RECORD EXCERPTS =
-*-
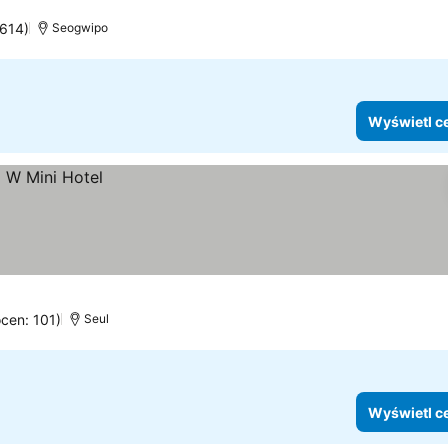
3614)
Seogwipo
Wyświetl c
ocen: 101)
Seul
Wyświetl c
-*-
The records above are to be transcribed word for word. Skip the images.

3614)
Seogwipo
Wyświetl c
ocen: 101)
Seul
Wyświetl c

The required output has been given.